By 17th March 2021September 15th, 2021No Comments

During my period of redundancy, I have been working on free mini data audits based around Google Analytics (GA) and Google Tag Manager (GTM). I have audited a range of brands and industries; I find it intriguing to see where brands are in their data maturity journey. Both Google Analytics and Google Tag Manager play a key role in the data maturity journey for brands.

Audit Structure  

The structure behind the GA and GTM mini audits came from the balanced scorecard approach to provide a concise view on the current set-up with an audit score to make clear what the next steps are.

Both GA and GTM audits were structured in the same way:

  • Split into 3 categories:
    • Business Critical Requirements.
    • Business Minimum Requirements.
    • Business Advanced Requirements.
  • The scoring areas were split into 3 levels:
    • 1 – Not implemented.
    • 5 – Partially implemented.
    • 10 – Fully implemented.

Both Google Analytics and Google Tag Manager audits has a total score of 150. The overall scores were split into 3 levels:

  • Google Analytics:
    • Needs attention – Under 50.
    • Very Good – 50 to 110.
    • Excellent – 110 to 150.
  • Google Tag Manager:
    • Needs attention – Under 60.
    • Very Good – 60 to 140.
    • Excellent – 150.

The Audits

The aim of the article is to dissect this chart in more detail.

Google Analytics

Business Critical Requirements: (Max score 50)

From the 3 categories this is the most important category where the set-up and approach must be flawless. This is creating the base and drive the insights and growth.

  • 40% scored between 40 and 50.
  • 27% scored between 30 and 40.
  • 34% scored under 30.

Looking at the key scoring areas:

  • 20% had a solid UTM tagging / channel definition approach.
  • 32% did not have the right conversion tracking set-up as per business requirements.
  • 22% scored a 10 in each scoring area. Scoring a max 50.

The split across the 3 scores is not surprising, it is how I have found a lot of the Google Analytics accounts set-up. The 32% is concerning that the basics in conversion tracking have not been implemented correctly which is a critical requirement. UTM tagging is one the easiest and quickest wins to provide the right kind of insights, not really surprised with the 20%. Meaning there is limited visibility how different tactics, channels, campaigns are performing.

Business Minimum Requirements: (Max score 60)

These are the must haves where it provides additional data and insights with a lot of quick wins that can be implemented.
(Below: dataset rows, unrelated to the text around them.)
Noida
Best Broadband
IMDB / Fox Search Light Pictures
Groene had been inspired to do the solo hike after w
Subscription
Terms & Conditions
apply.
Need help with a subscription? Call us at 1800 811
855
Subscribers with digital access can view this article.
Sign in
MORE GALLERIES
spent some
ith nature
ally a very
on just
  • 18% scored between 50 and 60.
  • 10% scored between 40 and 50.
  • 70% scored under 40.

Looking at the key scoring areas:

  • 30% had event tracking set-up and working correctly.
  • 38% goals were not collecting data.
  • 18% only had an error page set-up.

With 70% scoring under 40 is not surprising. 30% to 40% having event tracking working or goals set-up correctly is poor it is the minimum set-up that should be done and relatively quick wins. 18% only having an error page is higher than I thought it may be, but it is another quick win which provides actionable insights.

Business Advanced Requirements: (Max score 40)
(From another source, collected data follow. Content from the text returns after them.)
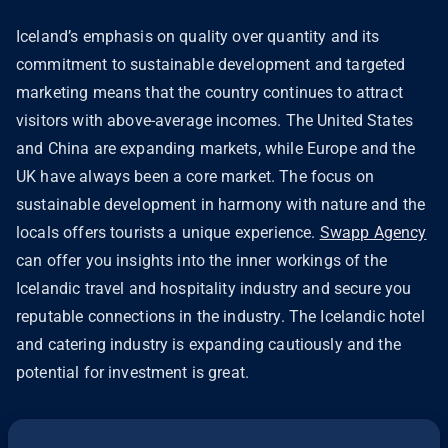
Iceland’s emphasis on quality over quantity and its
commitment to sustainable development and targeted
marketing means that the country continues to attract
visitors with above-average incomes. The United States
and China are expanding markets, while Europe and the
UK have always been a core market. The focus on
sustainable development in harmony with nature and the
locals offers tourists a unique experience.
Swapp Agency
can offer you insights into the inner workings of the
Icelandic travel and hospitality industry and secure you
reputable connections in the industry. The Icelandic hotel
and catering industry is expanding cautiously and the
potential for investment is great.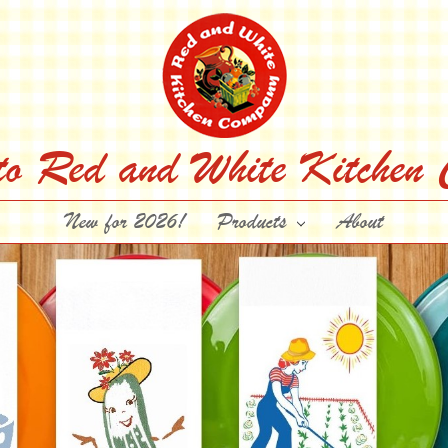
to Red and White Kitchen
New for 2026!
Products
About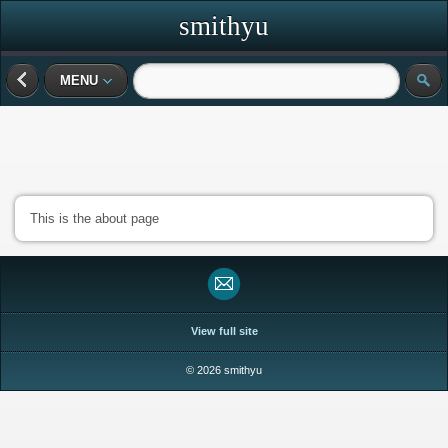
smithyu
MENU
This is the about page
View full site
© 2026 smithyu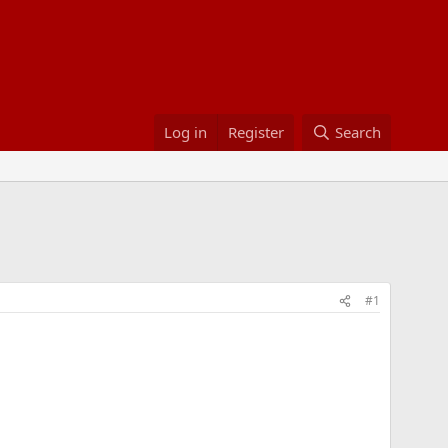
Log in
Register
Search
#1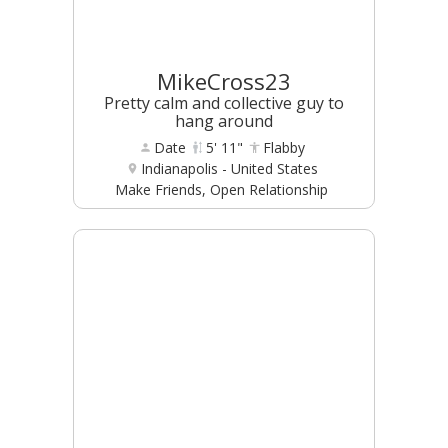
MikeCross23
Pretty calm and collective guy to
hang around
Date
5' 11"
Flabby
Indianapolis - United States
Make Friends, Open Relationship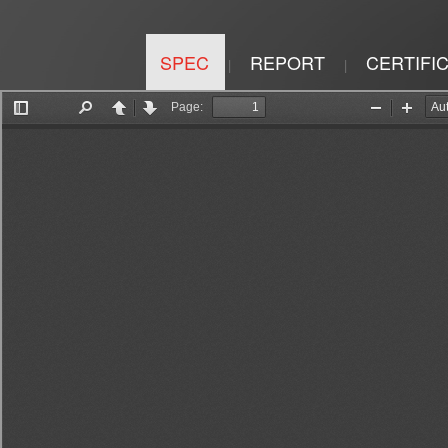
SPEC
REPORT
CERTIFI
|
|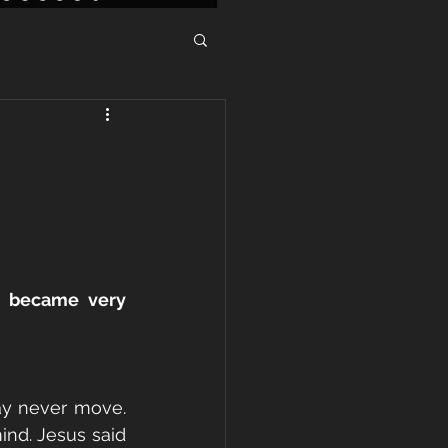
 became very 
y never move. 
nd. Jesus said 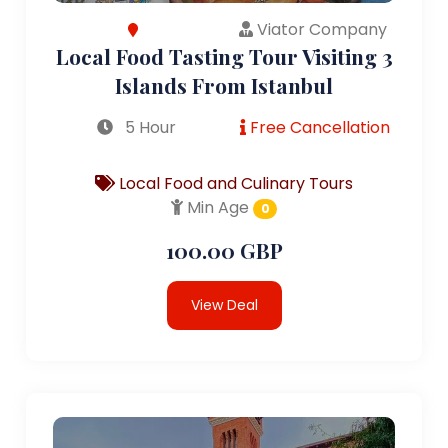
Viator Company
Local Food Tasting Tour Visiting 3
Islands From Istanbul
5 Hour
Free Cancellation
Local Food and Culinary Tours
Min Age
0
100.00 GBP
View Deal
A fully robust measurement framework will allow a detailed implementation to provide richer data and insights.

  • 16% scored between 30 and 40.
  • 6% scored between 20 and 30.
  • 76% scored under 20.

Looking at the key scoring areas:

  • 28% had a funnel set-up.
  • 4% had calculated metrics set-up.
  • 22% had custom dimensions / metrics set-up.
  • 2% scored a 10 in each scoring area. Scoring a max 40.

76% scoring under 20 is what I would have expected, I would have hoped to see a higher % across  the key scoring areas as this is where the real insights and growth comes for business with an advanced analytics set-up. It does require having a detailed measurement framework and understanding of the business requirements to get it implemented.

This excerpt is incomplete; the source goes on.